Each icon on the App bar performs a different task with a tap of your finger:

  • Back arrow: Tap this to revisit your previously viewed web page.

  • Address bar: To type a new web address, tap inside the address bar. If no keyboard is attached, the touch keyboard appears, ready for you to type the address of the website you’d like to visit. (As you type, the area above the address bar lists matching names of previously visited sites. Spot the name of the site you want to visit? Tap its name to load it.)

    The address bar also doubles as a Search box. Type a few keywords and press Enter, and Microsoft’s Bing search engine lists websites matching your search.

  • Cancel/Refresh: As you view a site, this is a Refresh icon; tap it to reload the page, retrieving the latest details. While a web page loads, this icon becomes a Cancel button; if the site loads slowly, tap the Cancel icon to stop trying to load the sluggish site.

  • Favorite: Tap this icon, and a list of sites you’ve marked as Favorites appears above the address bar. This makes them much easier to launch from within the browser.

  • Add to Favorites: Displayed when viewing your Favorites list, this icon lets you add your currently viewed site to your Favorites list.

  • Pin to Start: Seen when viewing your Favorites list, this icon places a shortcut tile on the Start screen that launches your currently viewed site.

  • Share: Displayed when viewing your Favorites list, this icon opens the Charms bar’s Share icon, where you can share the site with others, place it on your Reading List app, post to social networks, or e-mail the site to friends.

  • Tabs: Tap this icon to replace the Favorites list with a view of your currently open tabs.

  • Page Tools: When a page doesn’t load properly, tap this little wrench icon. When the pop-up menu appears, choose View on the Desktop. That opens the site in the desktop version of Internet Explorer. (If the wrench icon sprouts a plus sign, that means that site offers an app for easier access.)

  • Forward arrow: After clicking the Back arrow to revisit a site, click the Forward arrow to return to the site you just left.

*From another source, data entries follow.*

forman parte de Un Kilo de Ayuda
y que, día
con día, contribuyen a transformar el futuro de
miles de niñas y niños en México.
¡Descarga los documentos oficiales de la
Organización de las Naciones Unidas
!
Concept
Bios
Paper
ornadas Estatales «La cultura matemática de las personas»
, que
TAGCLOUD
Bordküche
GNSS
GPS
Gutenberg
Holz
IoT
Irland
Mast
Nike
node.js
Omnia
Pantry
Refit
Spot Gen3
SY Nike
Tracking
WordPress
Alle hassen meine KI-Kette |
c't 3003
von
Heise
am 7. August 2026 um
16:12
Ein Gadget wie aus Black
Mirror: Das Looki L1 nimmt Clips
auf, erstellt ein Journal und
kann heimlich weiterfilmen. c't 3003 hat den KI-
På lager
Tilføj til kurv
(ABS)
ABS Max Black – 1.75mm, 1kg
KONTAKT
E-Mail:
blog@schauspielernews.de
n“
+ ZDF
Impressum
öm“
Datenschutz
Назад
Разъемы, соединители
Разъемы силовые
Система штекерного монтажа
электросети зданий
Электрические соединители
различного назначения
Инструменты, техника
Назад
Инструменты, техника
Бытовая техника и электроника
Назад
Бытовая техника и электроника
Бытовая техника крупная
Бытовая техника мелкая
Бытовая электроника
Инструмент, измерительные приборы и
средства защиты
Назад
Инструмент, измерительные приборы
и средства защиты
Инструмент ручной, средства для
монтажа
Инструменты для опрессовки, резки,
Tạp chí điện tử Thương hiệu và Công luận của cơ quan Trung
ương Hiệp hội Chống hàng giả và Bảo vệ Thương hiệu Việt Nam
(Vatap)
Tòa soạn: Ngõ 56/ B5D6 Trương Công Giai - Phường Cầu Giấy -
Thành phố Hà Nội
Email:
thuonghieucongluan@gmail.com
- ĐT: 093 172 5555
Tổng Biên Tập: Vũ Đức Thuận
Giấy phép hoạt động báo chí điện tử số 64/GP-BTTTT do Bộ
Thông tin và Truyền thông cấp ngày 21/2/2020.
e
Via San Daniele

  • Tab Menu: Displayed when viewing a list of your currently open tabs, this icon brings a pop-up menu with two options: Close tabs, which closes all the open tabs, and New InPrivate tab, which opens a new tab for browsing in private (covered in the “Browsing in private” sidebar).

  • Open New Tab: A tap of the plus sign icon in the top right lets you open a blank new tab. That tab lets you open a new web page, which is handy when you want to compare two websites. (You can jump between the sites by tapping their thumbnails on the Tab menu.)

  • Reading View: Tap this little book icon, shown at the end of the address bar, to strip the web page of cluttering ads and formatting and display the page’s content full screen. You can then read it by paging from left to right rather than scrolling down. (To return to normal view, tap the icon again.)

The Start screen browser may look lightweight, but it provides everything you need for casual browsing. The browser lets you open several sites simultaneously, each in its own tab.